Blocks & Lots

Should I use a buyer’s agent or work directly with the sponsor (developer)?

Working directly with the sponsor instead of with a buyer’s agent is bound to split opinions. Agents will always insist it’s better to work with them.

However, if you already found a condo you want to buy much of the agent’s job is done. An agent will claim the contrary, that this is where the real work begins. Let’s examine the pros and cons of both options.

Working with the sponsor’s broker

Generally, if you approach a sponsor directly, they will refer you to the brokerage associated with the development. You can inquire what a buyer’s broker commission is — and herein begin your negotiation. Additionally, agents who bring buyers to new developments during the construction or early days may get special incentives that can also be passed on to the buyer.

Remember, though, that a sponsor’s broker and agent represent the sponsor only and negotiations will be skewed in favor of the sponsor.

How an agent can help

Once you have identified a property you wish to buy, a buyer’s agent can help in many ways:

1) They can assist in negotiating a price or but extras such as upgraded finishings, storage space, parking space and even a premium position in the building with great views.

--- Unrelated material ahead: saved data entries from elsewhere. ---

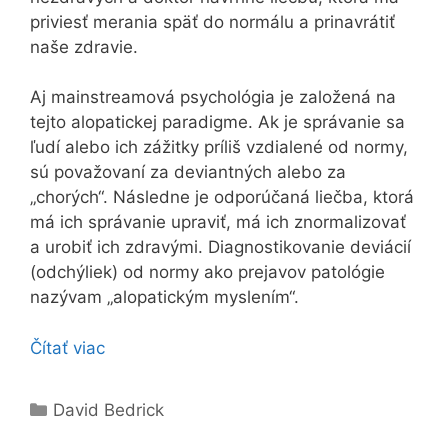
priviesť merania späť do normálu a prinavrátiť
naše zdravie.
Aj mainstreamová psychológia je založená na
tejto alopatickej paradigme. Ak je správanie sa
ľudí alebo ich zážitky príliš vzdialené od normy,
sú považovaní za deviantných alebo za
„chorých“. Následne je odporúčaná liečba, ktorá
má ich správanie upraviť, má ich znormalizovať
a urobiť ich zdravými. Diagnostikovanie deviácií
(odchýliek) od normy ako prejavov patológie
nazývam „alopatickým myslením“.
Čítať viac
Kategórie
David Bedrick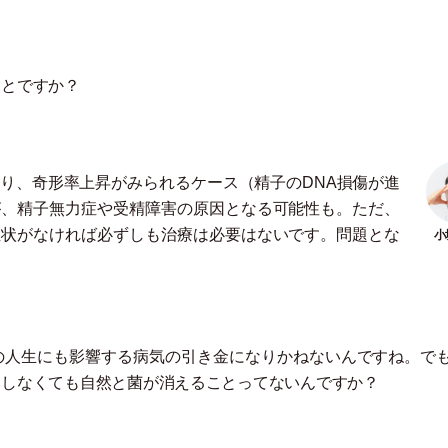
ことですか？
り、奇形率上昇がみられるケース
（
精子のDNA損傷が進
が、精子無力症や受精障害の原因となる可能性も。ただ、
症状がなければ必ずしも治療は必要はないです。問題とな
の人生にも影響する病気の引き金になりかねないんですね。で
をしなくても自然と菌が消えることってないんですか？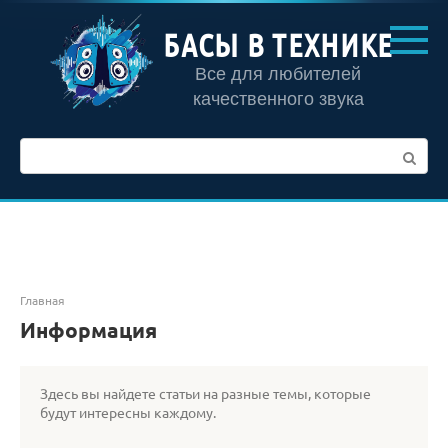
Перейти
к
БАСЫ В ТЕХНИКЕ
контенту
Все для любителей
качественного звука
Поиск:
Главная
Информация
Здесь вы найдете статьи на разные темы, которые
будут интересны каждому.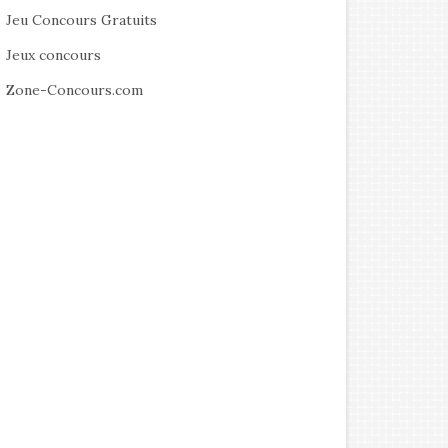
Jeu Concours Gratuits
Jeux concours
Zone-Concours.com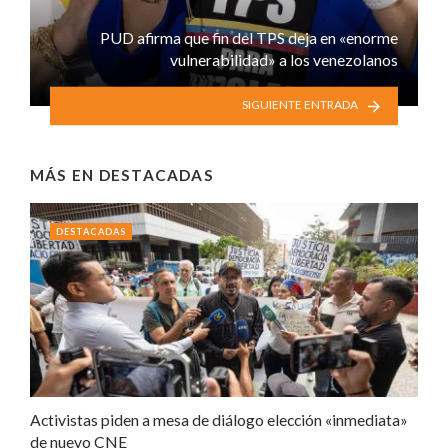
PUD afirma que fin del TPS deja en «enorme
vulnerabilidad» a los venezolanos
SIGUIENTE ENTRADA
MÁS EN
DESTACADAS
DESTACADAS
Activistas piden a mesa de diálogo elección «inmediata»
de nuevo CNE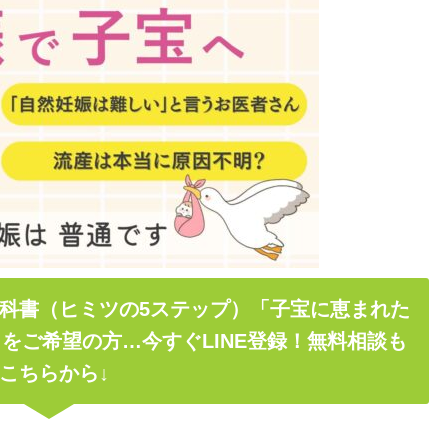
科書（ヒミツの5ステップ）「子宝に恵まれた
をご希望の方…今すぐLINE登録！無料相談も
こちらから↓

2) If you are buying a condo or co-op they should be experienced in analyzing the pros and cons of the offering plan and steering you in the right direction in conjunction with a good attorney.

Why buy directly from the sponsor

In a buyer’s market, developers are more willing to do deals to move their inventory. By eliminating a sales agent’s commission from the equation (on a million-dollar condo, a 3% commission is $30K) a sponsor may be able to pass on the savings to the buyer through sales price, closing costs (transfer taxes, attorney’s fee etc), upgraded finishes, prime location, square footage.

If you are not using an agent you’ll need a great attorney

It’s vitally important to have a good attorney representing you, especially if you are not using an agent. You’ll need someone who is experienced in closing on condos, understands the loopholes of a condo offering plan and is a savvy negotiator.

Some attorneys may only want to handle the paperwork and not get involved in negotiating the deal. If you’re not using an agent, you’ll want an attorney who is prepared to roll up their sleeves and go to battle for you in all areas of the transaction.